The average annual growth of condominium prices in the area is 7.8 per cent, said Frank Khan, executive director and head of residential at Knight Frank Chartered (Thailand).
During the past few years, new condominium supply in Silom-Sathorn-Rama III ranged between 2,000 and 4,500 units per annum. The area comprises 4 to 8 per cent of the total supply in the capital’s condo market.
For grade-B condominiums, the supply in Silom-Sathorn-Rama III from 2008 to 2013 was 4,020 units, contributing to 29 per cent of supply in the area.
Compared to grade-C units, which comprised almost half of the supply, it is more competitive to lease out grade-B units, he said.
Khan explained that typically, a tenant would enter into a one-year lease agreement for residential property in Bangkok. Usually, the shorter the term requested by the lessee, the higher the rental rate.
Although one-bedroom units yield higher average rental returns than two-bedroom units, the higher supply of one-bedrooms in the market causes more competition to lease out the residence.
For investments, the property owner would be required to hold the unit for five years to avoid the 3.3-per-cent Special Business Tax when selling the unit. Therefore, condominium investments should be viewed as long-term investments for gaining both rental income and potential capital appreciation, he said.
A one-bedroom unit provides a rental yield of between 6.1 and 7.7 per cent for the investor, or rents of between Bt18,000 and Bt35,000 per month.
Two-bedroom units provide a rental yield of between 6.3 and 6.8 per cent, or monthly rents of between Bt25,000 and Bt50,000.
The rental rate for a one-bedroom unit on Charoenrat Road is conservatively estimated to be between Bt5,000 and Bt20,000 per month, yielding a rental return of 6.3 to 7.3 per cent.
The monthly rental rate for a two-bedroom unit on Charoenrat Road is estimated to be between Bt30,000 and Bt35,000, yielding a return of 6.8 to 7 per cent, said Khan.
The main central business district in Bangkok encompasses the Sathorn and Silom areas, which offer 36 per cent of the supply of office space in the CBD. Compared to units commanding higher rents in the downtown area, condominiums with good accessibility and proximity to the business area will attract tenants who work in Silom and Sathorn offices, he added.
Khan expects that the emergence of the Asean Economic Community next year will drive demand for business expansion and residences. Thanks to Thailand’s infrastructural readiness and strategic location, foreign investments of multinational companies are expected to grow, exceeding a 90-per-cent occupancy rate of Bangkok office space.
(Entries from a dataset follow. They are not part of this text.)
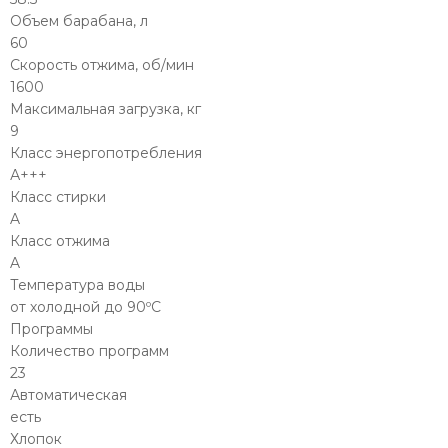
Объем барабана, л
60
Скорость отжима, об/мин
1600
Максимальная загрузка, кг
9
Класс энергопотребления
А+++
Класс стирки
A
Класс отжима
A
Температура воды
от холодной до 90ºC
Программы
Количество программ
23
Автоматическая
есть
Хлопок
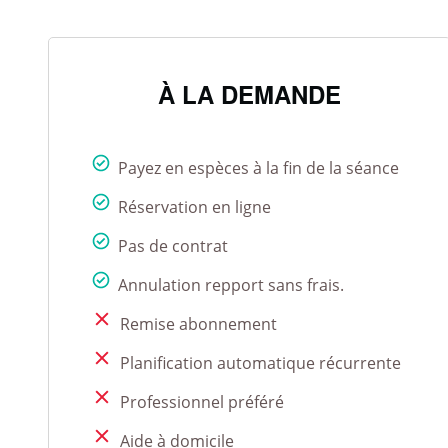
À LA DEMANDE
Payez en espèces à la fin de la séance
Réservation en ligne
Pas de contrat
Annulation repport sans frais.
Remise abonnement
Planification automatique récurrente
Professionnel préféré
Aide à domicile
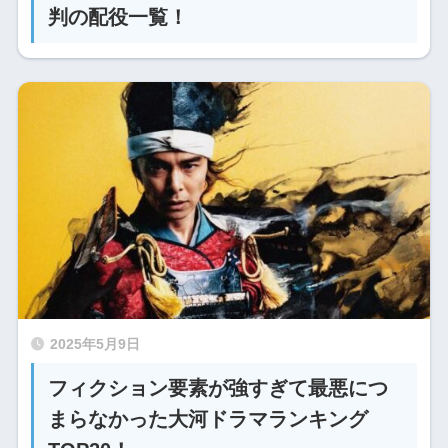
判の配役一覧！
2025年5月9日
フィクション要素が強すぎて最悪につ
まらなかった大河ドラマランキング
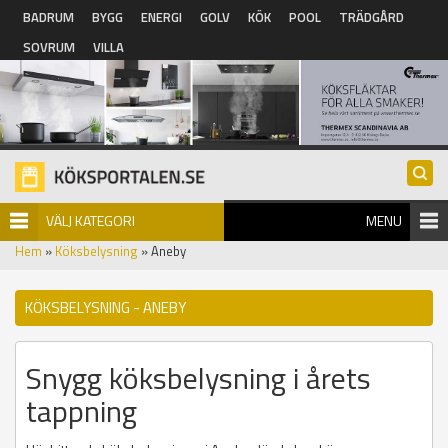
Hoppa till huvudinnehåll
BADRUM
BYGG
ENERGI
GOLV
KÖK
POOL
TRÄDGÅRD
SOVRUM
VILLA
VÄLJ KATEGORI
MENU
Hem
»
Köksbelysning
» Aneby
KÖKSBELYSNING - ANEBY
Snygg köksbelysning i årets
tappning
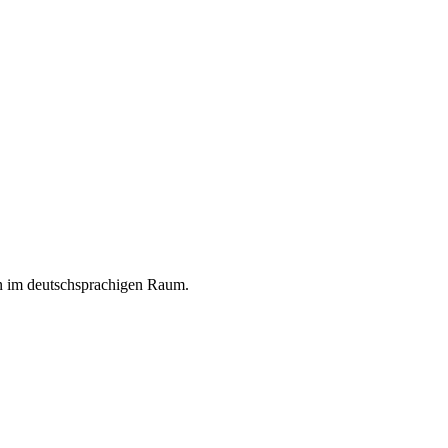
en im deutschsprachigen Raum.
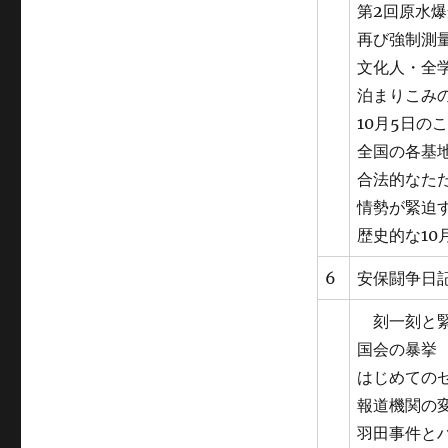
第2回原水爆
再び強制測量
文化人・全学
泊まりこみの
10月5日の
全国の各基
合法的なたた
情勢が緊迫す
歴史的な10月
6
安保闘争日記
刻一刻と緊
国会の暴挙 
はじめてのゼ
報道機関の変
羽田事件とハ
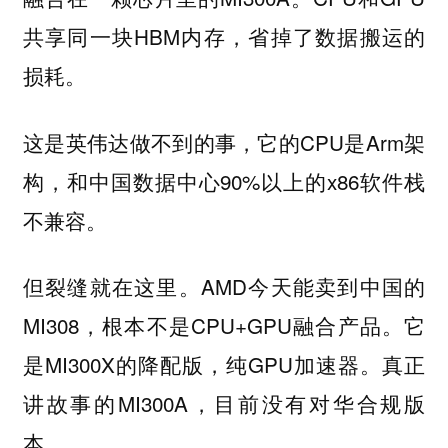
共享同一块HBM内存，省掉了数据搬运的
损耗。
这是英伟达做不到的事，它的CPU是Arm架
构，和中国数据中心90%以上的x86软件栈
不兼容。
但裂缝就在这里。AMD今天能卖到中国的
MI308，根本不是CPU+GPU融合产品。它
是MI300X的降配版，纯GPU加速器。真正
讲故事的MI300A，目前没有对华合规版
本。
Economic activity from the potential flow of other AEC citizens will effectively boost the economies around the region. With its many advantages, Thailand should see demand for residential property increase as a consequence of such business growth, he said.
He added that, without considering the potential of capital appreciation – 7.8 per cent on average for condominiums in Silom, Sathorn and Rama III – Thai condos command a much higher rental yield when compared to both medium- and long-term regional investments, such as government bonds in Malaysia and Singapore.